Collection of Training Data

The selection and gathering of the training set is the most delicate step of the prediction tool. The training set must be representative of the target classes of interest. The aim of the training is to derive a representative sample of the spectral signatures or other parameters of interest of each class. Thus, the quality of the training datasets is directly influencing the performance of the algorithm and the results. The training data is usually derived from an image using a priori knowledge of the scene. Several spatial sampling objects are used to select the training data: a single pixel, polygons or blocks of pixels, similar contiguous pixels, pixels following certain arithmetic expressions, etc. (see the figure below).

In the Prediction Tool, the training data is introduced to the model by masks. The image to be classified has to be selected previously. Training pixels are saved into masks using different tools for their acquisition. See the help entry for Mask Management for more information on how to create and alter masks.

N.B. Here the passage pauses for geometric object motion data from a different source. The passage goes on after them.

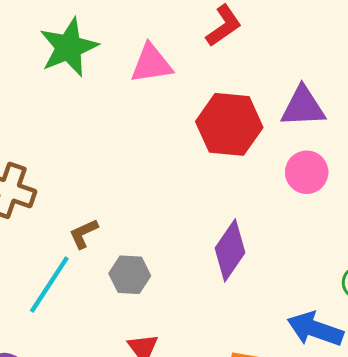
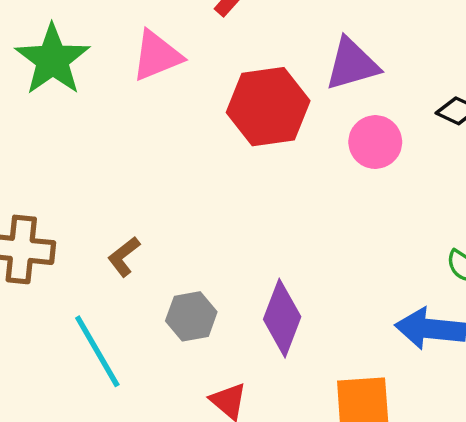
brown L-shape: (84, 234) -> (124, 257), moved
purple diamond: (230, 250) -> (282, 318), moved
cyan line: (49, 285) -> (97, 351), turned -50

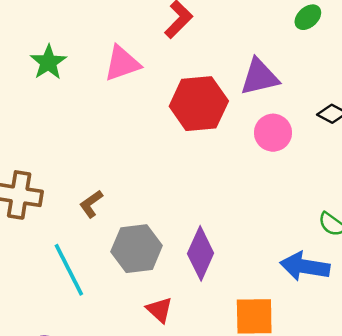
green star: (52, 60) -> (48, 62), size x0.7
gray hexagon: (191, 316) -> (137, 249), size x1.4

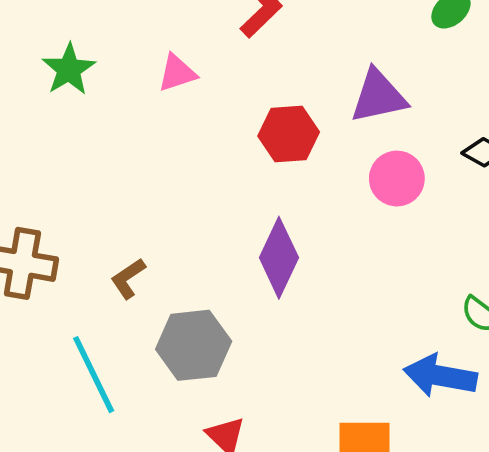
pink triangle: (122, 63) -> (177, 73), size x0.7
red hexagon: (199, 104) -> (289, 134), size x0.7
purple diamond: (201, 253) -> (279, 258), moved

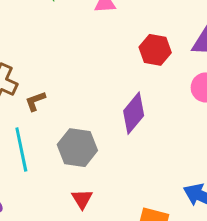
brown L-shape: (128, 278) -> (35, 101), moved

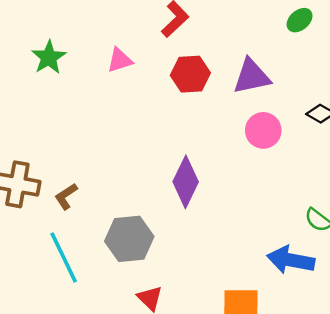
red hexagon: (155, 50) -> (190, 74), moved

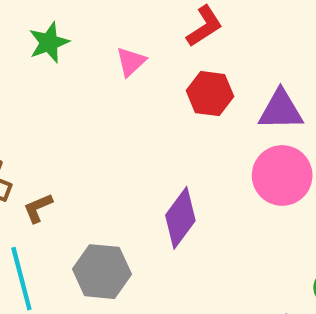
pink triangle: (120, 60) -> (131, 62), turned -36
pink circle: (263, 130) -> (282, 175), size x1.4

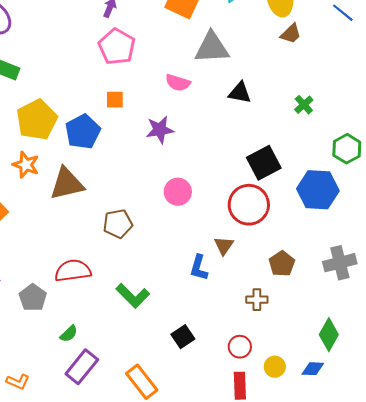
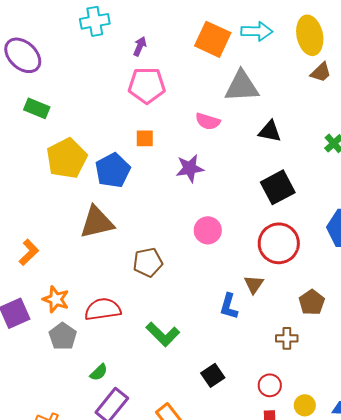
pink pentagon: (117, 47) -> (147, 85), turned -30
black square: (264, 163) -> (278, 187), moved
orange star: (26, 165) -> (56, 299), moved

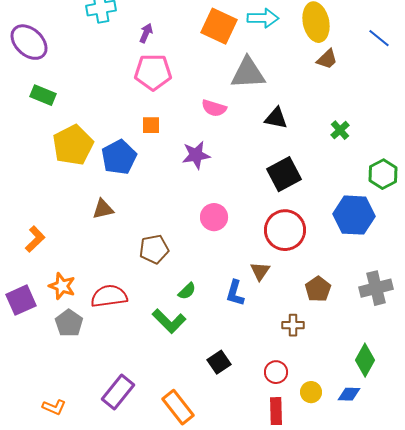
brown triangle: (97, 222) -> (103, 209), size x0.6
green semicircle: (99, 372) -> (187, 291), moved

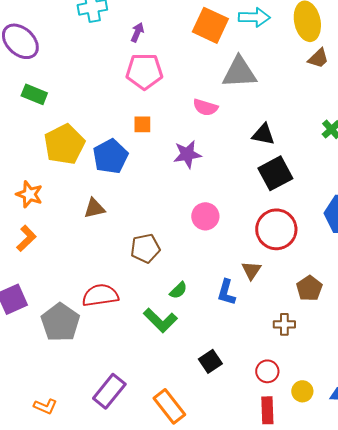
black triangle: (276, 118) -> (263, 134), moved
orange star: (62, 286) -> (29, 194), moved
gray pentagon: (69, 323) -> (60, 322), size x1.4

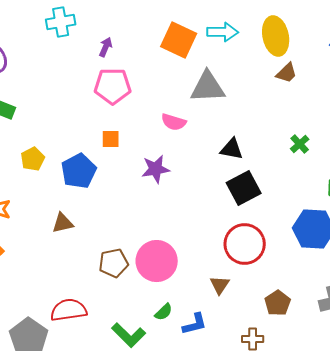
yellow pentagon: (64, 144) -> (33, 159), size x0.6
pink circle: (205, 216) -> (157, 261), moved, size x1.5
green semicircle: (178, 290) -> (164, 312), moved
blue L-shape: (226, 292) -> (195, 324), moved, turned -120

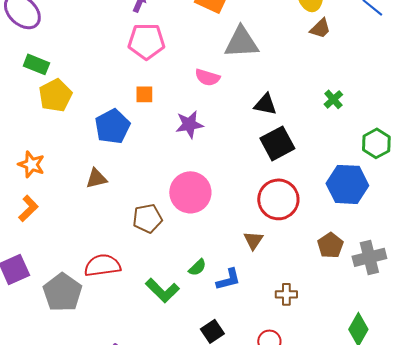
yellow pentagon: (33, 159) -> (55, 95), moved, size x1.4
pink circle: (157, 261) -> (190, 192), moved
brown pentagon: (278, 303) -> (330, 245), moved

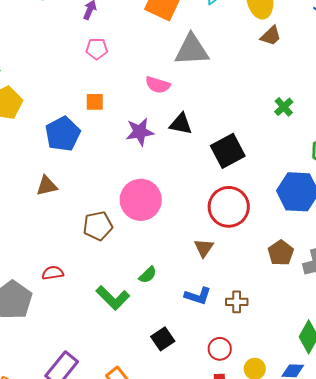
pink pentagon: (146, 41) -> (97, 49), size x0.6
black triangle: (265, 104) -> (181, 124), moved
red semicircle: (102, 265) -> (53, 273), size x0.6
blue L-shape: (228, 279) -> (198, 296), moved, turned 32

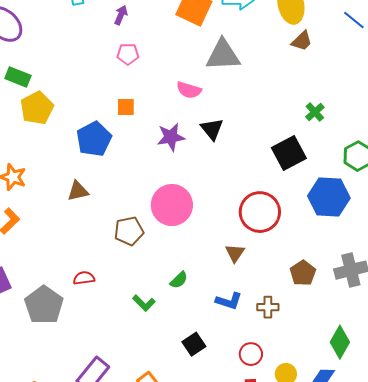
black triangle: (181, 124) -> (212, 129), turned 40
black square: (228, 151) -> (289, 153), moved
brown pentagon: (281, 253) -> (303, 273), moved
green L-shape: (113, 298) -> (144, 303), size x0.7

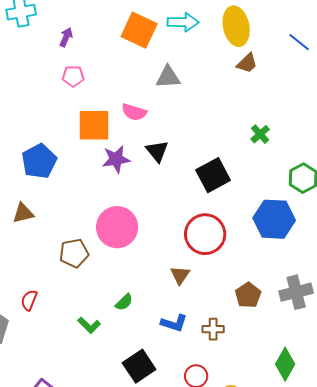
gray triangle: (223, 55) -> (168, 77), size x0.7
orange square: (126, 107) -> (94, 125), moved, size x1.8
black square: (289, 153) -> (213, 175), moved
red semicircle: (84, 278) -> (29, 300), turned -60
black square: (194, 344) -> (139, 366), size x1.4

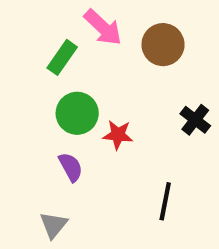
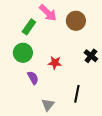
green circle: (77, 113) -> (23, 53), moved
gray triangle: (54, 225) -> (48, 105), moved

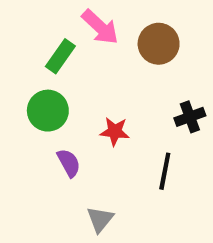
black cross: (91, 56) -> (190, 117), turned 32
black line: (77, 94) -> (165, 171), moved

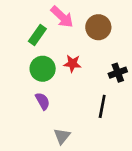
green circle: (48, 111) -> (43, 69), moved
red star: (115, 131) -> (72, 64), moved

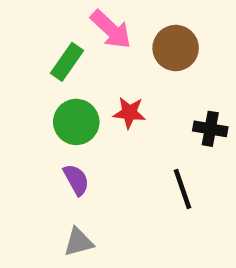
black cross: (118, 73) -> (210, 129), turned 30
black line: (102, 106) -> (183, 189), turned -30
gray triangle: (62, 136) -> (79, 242), moved, turned 36

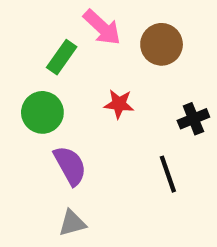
green circle: (76, 122) -> (42, 112), moved
black cross: (210, 129) -> (193, 119), turned -32
purple semicircle: (76, 180) -> (70, 166), size x1.4

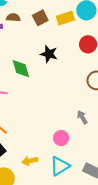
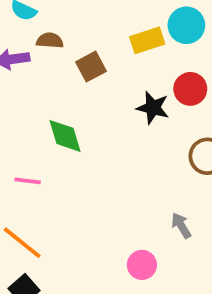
brown square: (40, 18) -> (91, 67), moved
black star: (49, 54) -> (153, 108), moved

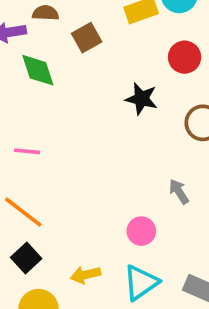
black star: (153, 108) -> (142, 99), moved
green diamond: (65, 136) -> (38, 70), moved

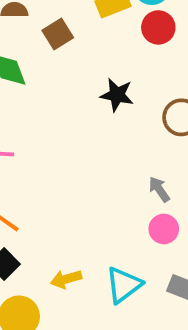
red circle: (185, 57) -> (158, 27), moved
pink circle: (141, 231) -> (164, 229), moved

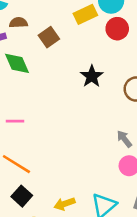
black star: (117, 95) -> (92, 76), turned 30

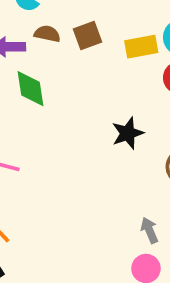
brown square: (49, 37) -> (88, 36), moved

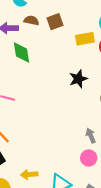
yellow rectangle: (141, 47) -> (85, 39), moved

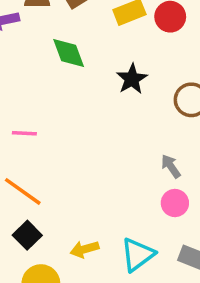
green diamond: (22, 53) -> (69, 53), moved

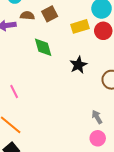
pink line: (24, 133) -> (14, 91), turned 56

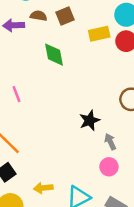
black star: (78, 65) -> (90, 120), moved
pink line: (14, 91) -> (16, 94), moved

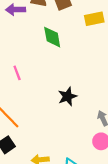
black star: (90, 120) -> (67, 96), moved

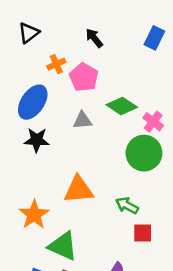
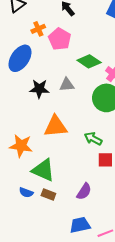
gray triangle: (82, 120) -> (67, 85), moved
black star: (37, 140) -> (39, 89), moved
orange star: (34, 215) -> (21, 146), turned -30

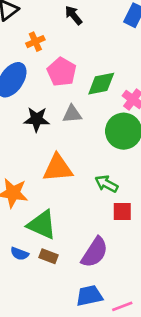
pink pentagon: (60, 39) -> (62, 72), moved
green diamond: (89, 61) -> (101, 84), turned -45
purple semicircle: (84, 191) -> (95, 252), size x1.4

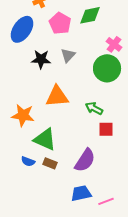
green diamond: (101, 84) -> (90, 15), moved
gray triangle: (72, 114) -> (68, 55), turned -42

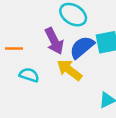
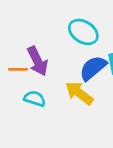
purple arrow: (54, 41) -> (37, 61), moved

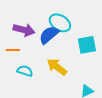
purple arrow: (37, 61) -> (24, 30), moved, turned -50
blue semicircle: (93, 68) -> (49, 35), moved

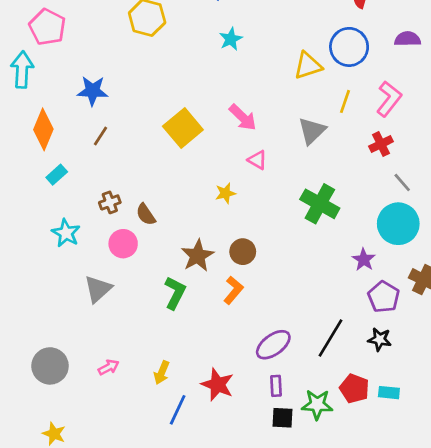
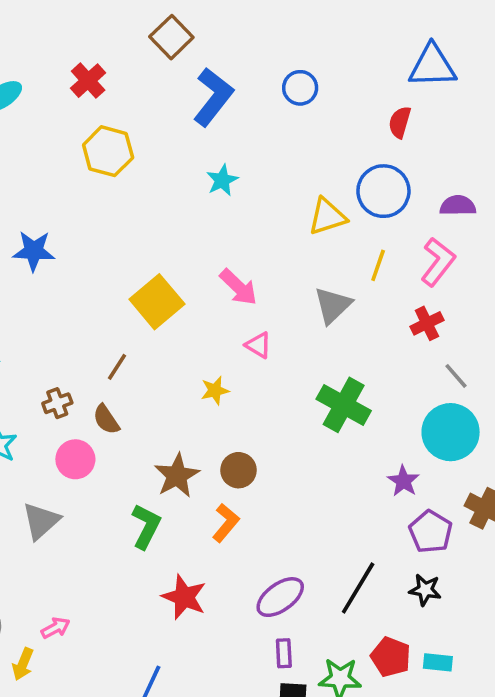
purple semicircle: (408, 39) -> (458, 206), moved
brown line: (101, 136) -> (117, 367), moved
yellow arrow: (162, 373) -> (23, 664), moved
red star: (217, 385) -> (184, 597), moved

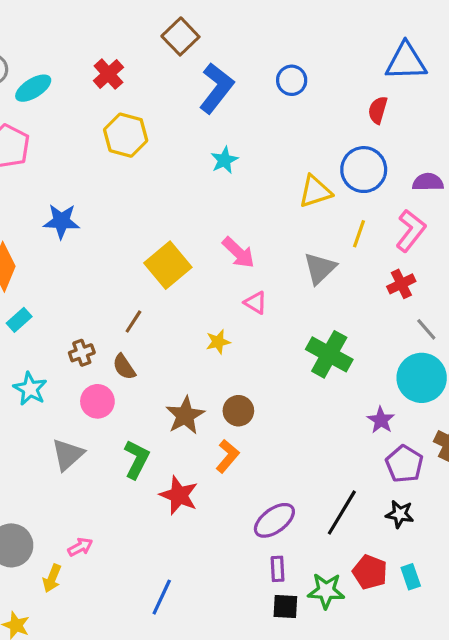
green L-shape: (146, 526) -> (137, 459), moved
red star: (184, 597) -> (179, 495), moved
cyan rectangle: (438, 662) -> (411, 577), turned 65

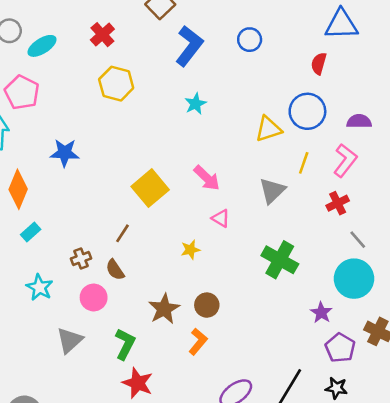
red star: (179, 495) -> (138, 383), moved

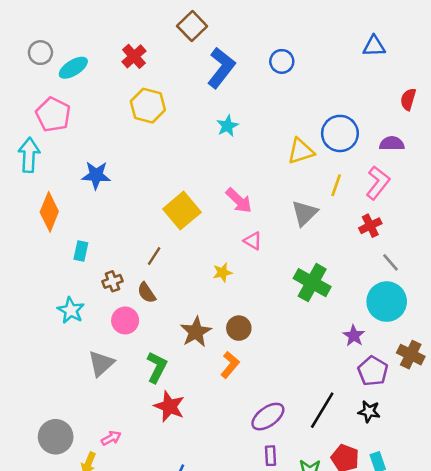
blue triangle: (341, 24) -> (374, 46), size x0.7
red semicircle: (319, 63) -> (408, 99), moved
cyan rectangle: (31, 232) -> (81, 251), moved, turned -36

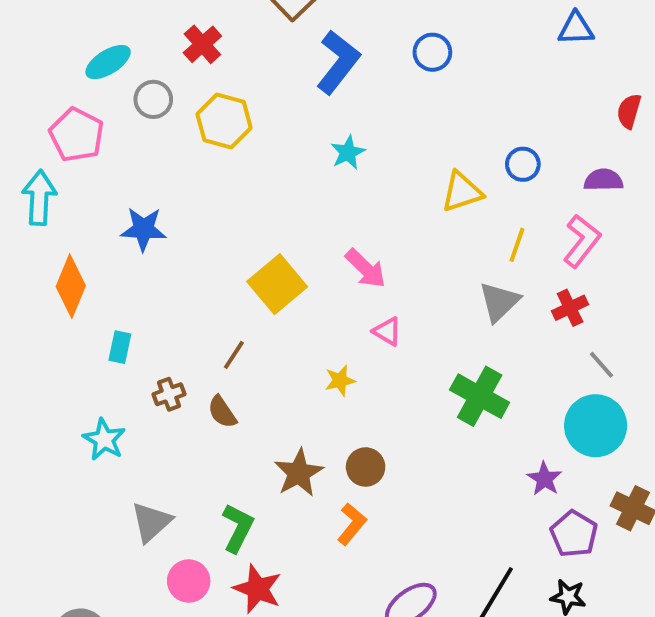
gray circle: (40, 53) -> (153, 99), moved
blue circle: (340, 133) -> (523, 164), size x0.6
gray triangle: (305, 213) -> (499, 302), moved
pink circle: (125, 320) -> (189, 581), moved

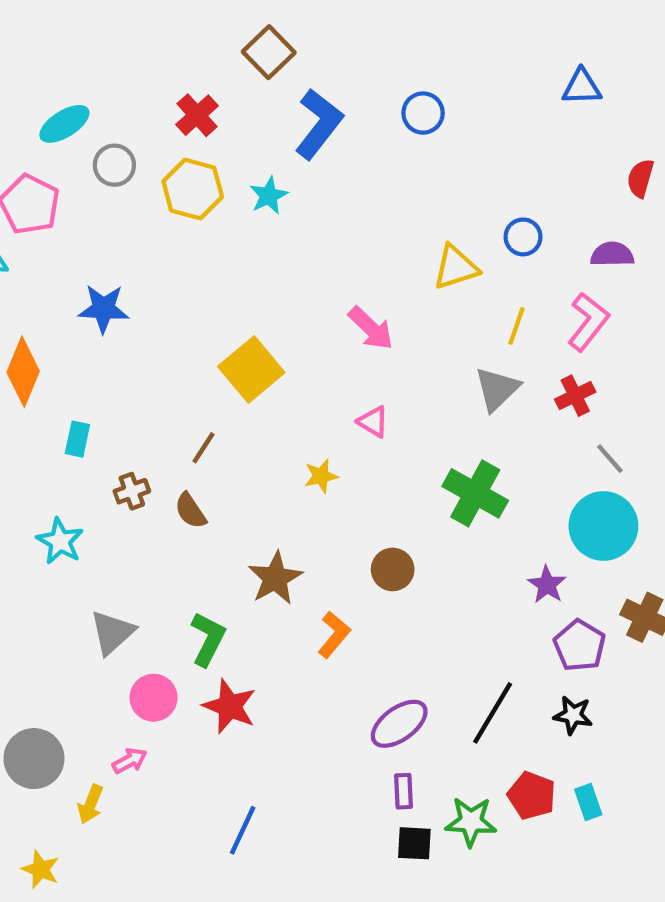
red cross: (202, 44) -> (197, 115), moved
cyan star: (348, 152) -> (269, 196), moved
pink arrow: (366, 268) -> (371, 328), moved
brown circle: (366, 467) -> (393, 569), moved

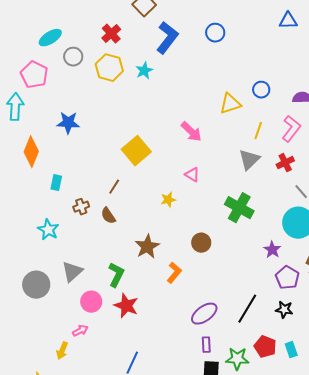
gray circle: (34, 759) -> (36, 285), moved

Preparing a model for training

The Prediction Tool can be opened from the View or Processing/Image Analysis or by clicking the icon. When no product is opened in VISAT, the tool will look like on the image below. When more than one product is opened, the user can choose which one shall serve as the training data source product at the top of the tool window. There are three tabs in the center of the window: The Training Set tab, the Model Training tab, and the Model Application tab. When the tool view is started, the Training Set tab is shown.

When a product is opened, the user can select source dimensions and training areas. Each band of the training data source product can be selected as source dimension by checking the box next to its name.
Training areas are created from the masks of the training data source product. All masks provided by the product are listed under Available product masks. The user can select entries from this list with the mouse and shift them to the Selected training areas list using . With , entries can be shifted back. Note that the label, the colour, and the description of a training area all can be edited by double clicking into the corresponding field.
A valid pixel expression can be stated in order to select only valid pixels from each of the defined training areas.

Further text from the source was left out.